王伯拿着要寄出去的信,有些胆战心惊道:“私自和边将联络,这事若是被人知道了,恐怕又来找大人的不快。”
谢敛没什么表情,“寄过去。”
听见谢敛这么说,王伯只好答应。
目送王伯远去,谢敛才搁下笔。他本欲坐下,身形却一晃,险些直接晕了过去。
田二郎快步上前扶他。
却发现谢敛手腕温度颇高,连忙抬手探一探他的额头,当即大惊失色,“谢先生,你在发烧!”
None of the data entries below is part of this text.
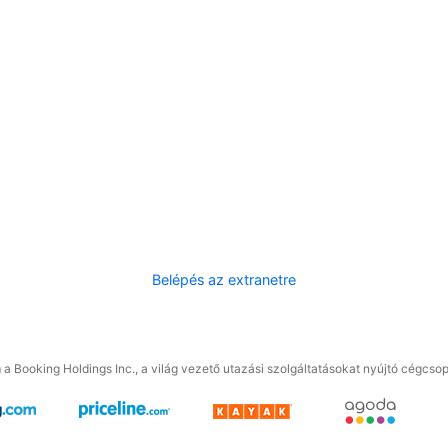
Belépés az extranetre
a Booking Holdings Inc., a világ vezető utazási szolgáltatásokat nyújtó cégcsop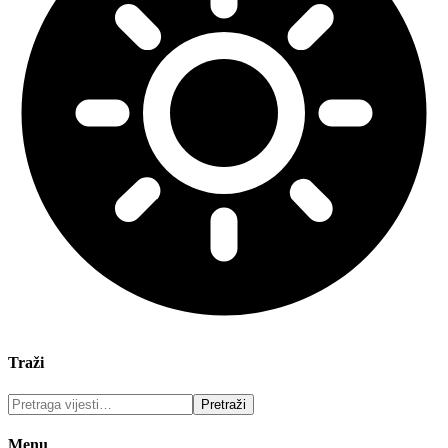
Traži
Menu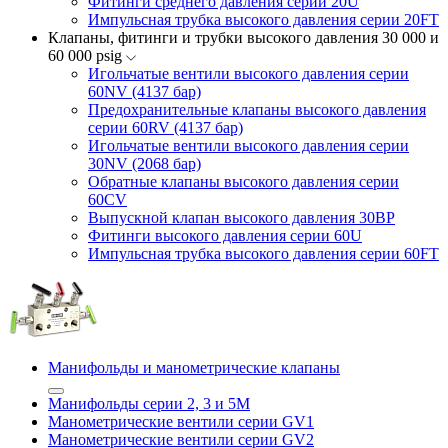
Фитинги среднего давления серии 20U
Импульсная трубка высокого давления серии 20FT
Клапаны, фитинги и трубки высокого давления 30 000 и
60 000 psig
Игольчатые вентили высокого давления серии
60NV (4137 бар)
Предохранительные клапаны высокого давления
серии 60RV (4137 бар)
Игольчатые вентили высокого давления серии
30NV (2068 бар)
Обратные клапаны высокого давления серии
60CV
Выпускной клапан высокого давления 30BP
Фитинги высокого давления серии 60U
Импульсная трубка высокого давления серии 60FT
Манифольды и манометрические клапаны
Манифольды серии 2, 3 и 5М
Манометрические вентили серии GV1
Манометрические вентили серии GV2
想想也是,接连中了两刀都没修养好,便冒着大火烧呛了一番,末了淋雨的湿衣裳都没来得及换,便被关押进了牢狱。
恐怕这些日子,谢敛一直都不舒服。
但以他的性子,自然不会提起。
“我这就去请大夫!”田二郎忙说。
谢敛这一病,便病了一个多月。
抱病没多久,边关便传回噩耗,皇帝赵简御驾亲征,却不幸中了流矢,不治而亡。
消息一经传出,整个京都动荡。
章向文得知消息的第一件事,便是赶来了谢家找谢敛。
他沉着脸,连身上的官服都没来及脱。
“你明明可以阻拦陛下,做什么还要放任他去御驾亲征?”章向文瞧见面容苍白的谢敛,越发咄咄逼人,“谢含之,我往日只以为你一心弄权,今日看来,恐怕是狼子野心!”
谢敛面容毫无波澜,只是给章向文倒了一盏茶。
章向文抬手拂落茶盏,冷声道:“谢含之!”
谢敛这才抬眼,“闹够了吗?”
“我胡闹?”章向文气得肩膀都抖了起来,指着谢敛,“谁不知道陛下视你作老师,有什么决策都要问你,你若不同意,他怎么能够……国不可一日无君,你可知道如今朝野上下,乱做什么样子了?”